Live migration allows us to automate the import of any pre-existing MongoDB 3.0+ replica set into MongoDB Atlas. It works by performing an initial sync between a source database and a target database in Atlas, and then tailing the source oplog to keep the database in Atlas in sync with live updates from your application.

To use live migration, we’ll first need to create a dedicated (M10 or above) Atlas cluster.

In the example below, we’ve created a cluster with M30-size instances in US-EAST-1. You can see from the screenshot below that we now have a new option, “Migrate Data to this Cluster”.

Migrate data to cluster

We’ll need the following for the migration:

  • Hostname: Port of the primary of our source replica set
  • Username/password (if authentication is enabled)
  • CAFile (if running MongoDB with SSL enabled and the --sslCAFile option)

Once we have this information, we’re ready to select “I’M READY TO MIGRATE”.

We’ll then be brought to a new window that asks for the location of our source replica set and credentials.
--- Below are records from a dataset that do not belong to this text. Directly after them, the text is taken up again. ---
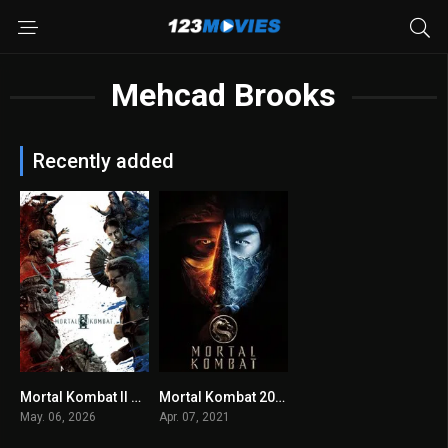
Mehcad Brooks
Recently added
Mortal Kombat II 2026
Mortal Kombat 2021
0
6.1
May. 06, 2026
Apr. 07, 2021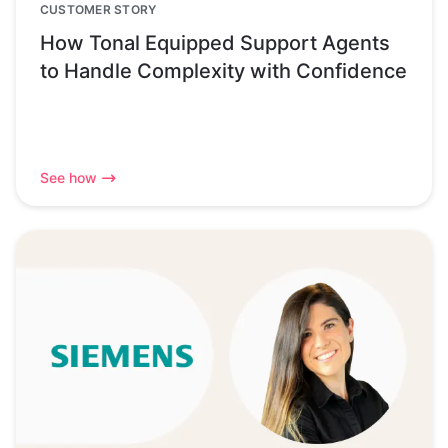
CUSTOMER STORY
How Tonal Equipped Support Agents
to Handle Complexity with Confidence
See how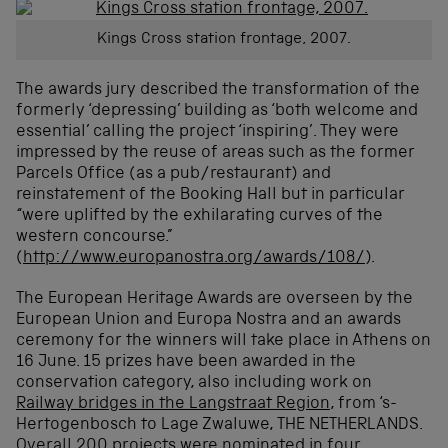
Kings Cross station frontage, 2007.
The awards jury described the transformation of the
formerly ‘depressing’ building as ‘both welcome and
essential’ calling the project ‘inspiring’. They were
impressed by the reuse of areas such as the former
Parcels Office (as a pub/restaurant) and
reinstatement of the Booking Hall but in particular
“were uplifted by the exhilarating curves of the
western concourse.”
(
http://www.europanostra.org/awards/108/
).
The European Heritage Awards are overseen by the
European Union and Europa Nostra and an awards
ceremony for the winners will take place in Athens on
16 June. 15 prizes have been awarded in the
conservation category, also including work on
Railway bridges in the Langstraat Region
, from ‘s-
Hertogenbosch to Lage Zwaluwe, THE NETHERLANDS.
Overall 200 projects were nominated in four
The “VALIDATE” button at the bottom of the window checks to make sure that MongoDB Atlas can tail our source oplog to make sure that new operations are captured.
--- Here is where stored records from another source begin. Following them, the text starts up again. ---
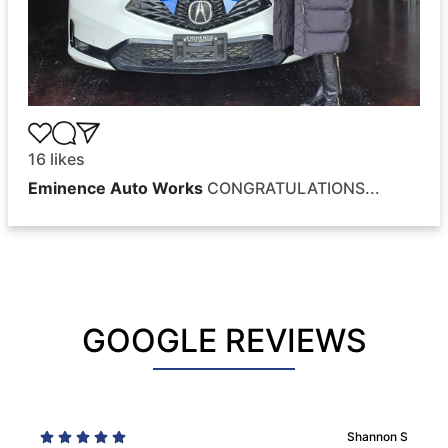
16
likes
Eminence Auto Works
CONGRATULATIONS...
GOOGLE REVIEWS
Shannon S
Clicking the “START MIGRATION” button kicks it off. We’ll get an email notification when it’s time to cut over to MongoDB Atlas; all we have to do to finalize the migration process is modify the database connection string in our app.
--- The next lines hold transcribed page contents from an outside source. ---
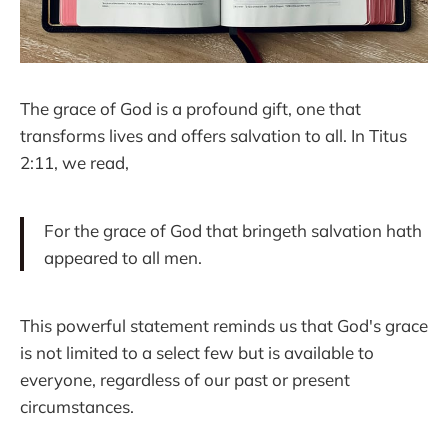
The grace of God is a profound gift, one that
transforms lives and offers salvation to all. In Titus
2:11, we read,
For the grace of God that bringeth salvation hath
appeared to all men.
This powerful statement reminds us that God's grace
is not limited to a select few but is available to
everyone, regardless of our past or present
circumstances.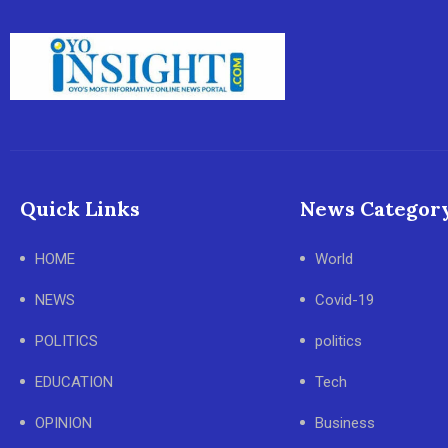
Quick Links
News Categor
HOME
World
NEWS
Covid-19
POLITICS
politics
EDUCATION
Tech
OPINION
Business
For a more detailed walkthrough of Live Migration in MongoDB Atlas, click here.

Now in (almost) all AWS regions

MongoDB Atlas is now available in most AWS regions, which means users around the world can leverage the database service with minimal geographical latency. As a reminder, MongoDB Atlas’ support for VPC Peering means teams can easily and securely connect their own VPCs to a new Atlas cluster in one of the new regions.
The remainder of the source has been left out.